The use of body weight support on ground level: an alternative strategy for gait training of individuals with stroke

Catarina O Sousa, José A Barela, Christiane L Prado-Medeiros, Tania F Salvini, Ana M F Barela, Catarina O Sousa, José A Barela, Christiane L Prado-Medeiros, Tania F Salvini, Ana M F Barela

Abstract

Background: Body weight support (BWS) systems on treadmill have been proposed as a strategy for gait training of subjects with stroke. Considering that ground level is the most common locomotion surface and that there is little information about individuals with stroke walking with BWS on ground level, it is important to investigate the use of BWS on ground level in these individuals as a possible alternative strategy for gait training.

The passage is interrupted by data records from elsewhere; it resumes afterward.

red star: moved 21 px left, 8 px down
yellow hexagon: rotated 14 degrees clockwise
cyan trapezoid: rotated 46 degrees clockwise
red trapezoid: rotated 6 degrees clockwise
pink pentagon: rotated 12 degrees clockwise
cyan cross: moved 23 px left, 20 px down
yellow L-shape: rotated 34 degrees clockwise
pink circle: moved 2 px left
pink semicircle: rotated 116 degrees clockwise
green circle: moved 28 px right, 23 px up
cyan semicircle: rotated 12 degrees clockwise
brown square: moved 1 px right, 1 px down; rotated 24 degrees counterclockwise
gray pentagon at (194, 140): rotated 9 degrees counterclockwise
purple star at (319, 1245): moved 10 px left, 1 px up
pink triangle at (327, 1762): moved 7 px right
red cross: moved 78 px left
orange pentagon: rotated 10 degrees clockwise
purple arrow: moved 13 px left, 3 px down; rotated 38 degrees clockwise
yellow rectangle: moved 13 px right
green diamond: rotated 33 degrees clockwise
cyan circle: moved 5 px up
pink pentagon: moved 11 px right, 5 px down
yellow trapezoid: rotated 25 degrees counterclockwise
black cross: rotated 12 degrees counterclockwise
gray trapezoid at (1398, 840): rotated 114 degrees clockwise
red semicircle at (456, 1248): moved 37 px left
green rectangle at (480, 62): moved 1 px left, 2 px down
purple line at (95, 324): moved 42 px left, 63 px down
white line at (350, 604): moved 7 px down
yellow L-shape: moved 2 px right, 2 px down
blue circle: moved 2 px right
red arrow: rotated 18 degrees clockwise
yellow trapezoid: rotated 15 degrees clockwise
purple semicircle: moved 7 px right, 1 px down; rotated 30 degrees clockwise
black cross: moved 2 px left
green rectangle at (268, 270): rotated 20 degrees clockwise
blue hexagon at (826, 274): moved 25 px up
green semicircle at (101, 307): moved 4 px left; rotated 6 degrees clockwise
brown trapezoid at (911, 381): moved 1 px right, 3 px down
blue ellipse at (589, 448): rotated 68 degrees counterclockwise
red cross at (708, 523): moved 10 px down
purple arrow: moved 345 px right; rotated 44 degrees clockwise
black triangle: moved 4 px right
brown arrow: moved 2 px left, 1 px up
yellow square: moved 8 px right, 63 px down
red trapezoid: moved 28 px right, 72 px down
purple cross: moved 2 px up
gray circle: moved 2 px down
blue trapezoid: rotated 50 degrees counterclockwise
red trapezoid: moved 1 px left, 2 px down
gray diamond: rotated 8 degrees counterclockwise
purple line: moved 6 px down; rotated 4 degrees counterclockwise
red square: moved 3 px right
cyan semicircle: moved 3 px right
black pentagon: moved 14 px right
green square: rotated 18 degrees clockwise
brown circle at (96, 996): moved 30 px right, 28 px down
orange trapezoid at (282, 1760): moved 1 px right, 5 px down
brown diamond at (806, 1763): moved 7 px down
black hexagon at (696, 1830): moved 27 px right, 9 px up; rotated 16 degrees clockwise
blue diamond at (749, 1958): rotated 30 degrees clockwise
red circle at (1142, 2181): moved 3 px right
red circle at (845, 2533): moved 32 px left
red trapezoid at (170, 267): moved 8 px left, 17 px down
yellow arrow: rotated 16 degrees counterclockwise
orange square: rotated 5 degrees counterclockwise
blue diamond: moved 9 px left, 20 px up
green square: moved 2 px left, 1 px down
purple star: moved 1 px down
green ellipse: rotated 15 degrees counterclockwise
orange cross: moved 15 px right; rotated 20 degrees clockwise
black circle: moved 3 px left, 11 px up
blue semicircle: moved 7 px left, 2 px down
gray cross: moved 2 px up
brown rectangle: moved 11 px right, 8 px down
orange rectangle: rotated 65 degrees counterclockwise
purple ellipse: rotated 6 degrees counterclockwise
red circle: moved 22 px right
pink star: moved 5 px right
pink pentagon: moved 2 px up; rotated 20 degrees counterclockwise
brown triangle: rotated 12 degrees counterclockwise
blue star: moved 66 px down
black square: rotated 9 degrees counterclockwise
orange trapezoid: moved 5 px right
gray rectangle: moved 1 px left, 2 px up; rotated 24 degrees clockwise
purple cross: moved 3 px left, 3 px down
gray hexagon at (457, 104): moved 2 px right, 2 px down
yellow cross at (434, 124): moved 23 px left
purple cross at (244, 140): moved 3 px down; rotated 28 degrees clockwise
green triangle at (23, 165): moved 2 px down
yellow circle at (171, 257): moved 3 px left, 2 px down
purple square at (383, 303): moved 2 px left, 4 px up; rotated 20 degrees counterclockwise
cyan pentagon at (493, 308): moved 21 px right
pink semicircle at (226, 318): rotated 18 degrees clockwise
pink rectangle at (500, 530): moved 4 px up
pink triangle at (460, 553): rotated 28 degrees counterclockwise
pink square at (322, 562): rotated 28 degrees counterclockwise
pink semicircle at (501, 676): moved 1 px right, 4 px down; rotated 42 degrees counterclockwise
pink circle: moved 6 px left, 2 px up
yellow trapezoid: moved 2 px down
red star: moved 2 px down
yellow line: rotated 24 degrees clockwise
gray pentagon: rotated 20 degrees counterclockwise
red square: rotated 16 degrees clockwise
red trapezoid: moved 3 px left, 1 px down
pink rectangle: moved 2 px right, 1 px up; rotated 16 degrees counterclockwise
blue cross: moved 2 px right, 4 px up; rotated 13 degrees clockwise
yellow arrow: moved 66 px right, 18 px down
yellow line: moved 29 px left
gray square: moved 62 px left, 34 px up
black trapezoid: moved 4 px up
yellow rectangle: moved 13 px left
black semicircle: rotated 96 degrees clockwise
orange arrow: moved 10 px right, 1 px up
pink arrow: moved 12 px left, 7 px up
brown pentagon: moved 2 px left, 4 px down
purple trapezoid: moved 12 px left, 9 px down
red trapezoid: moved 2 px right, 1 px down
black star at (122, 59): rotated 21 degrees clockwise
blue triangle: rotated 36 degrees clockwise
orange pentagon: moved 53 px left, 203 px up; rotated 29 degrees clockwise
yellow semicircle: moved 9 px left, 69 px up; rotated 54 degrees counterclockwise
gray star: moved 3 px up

Methods: Thirteen individuals with chronic stroke (four women and nine men; mean age 54.46 years) were videotaped walking on ground level in three experimental conditions: with no harness, with harness bearing full body weight, and with harness bearing 30% of full body weight. Measurements were recorded for mean walking speed, cadence, stride length, stride speed, durations of initial and terminal double stance, single limb support, swing period, and range of motion of ankle, knee, and hip joints; and foot, shank, thigh, and trunk segments.

Results: The use of BWS system leads to changes in stride length and speed, but not in stance and swing period duration. Only the hip joint was influenced by the BWS system in the 30% BWS condition. Shank and thigh segments presented less range of motion in the 30% BWS condition than in the other conditions, and the trunk was held straighter in the 30% BWS condition than in the other conditions.

Conclusion: Individuals with stroke using BWS system on ground level walked slower and with shorter stride length than with no harness. BWS also led to reduction of hip, shank, and thigh range of motion. However, this system did not change walking temporal organization and body side asymmetry of individuals with stroke. On the other hand, the BWS system enabled individuals with chronic stroke to walk safely and without physical assistance. In interventions, the physical therapist can watch and correct gait pattern in patients' performance without the need to provide physical assistance.

Figures

Figure 1
Figure 1
Partial view of the body weight support system used in the study. The rail that the electric motor slides along, the load cell, and one of the experimenters wearing the harness are shown.
Figure 2
Figure 2
Ankle, knee, and hip joint angles during the stride cycle. Mean (± SD) stride cycle of ankle, knee, and hip joint angles for the individuals with chronic stroke walking with no harness (A), with 0% BWS (B), and 30% BWS (C) on nonparetic (gray area) and paretic (line) body sides. Positive values denote ankle dorsiflexion, knee and hip flexion, and negative values denote ankle plantar flexion, knee and hip extension (n = 13).
Figure 3
Figure 3
Foot, shank, thigh, and trunk segmental angles during the stride cycle. Mean (± SD) stride cycle of foot, shank, thigh, and trunk segmental angles for the individuals with chronic stroke walking with no harness (A), with 0% BWS (B), and 30% BWS (C) on nonparetic (gray area) and paretic (line) body sides. Positive values denote counter-clockwise (backward) rotation of segments and negative values denote clockwise (forward) rotation of segments (n = 13).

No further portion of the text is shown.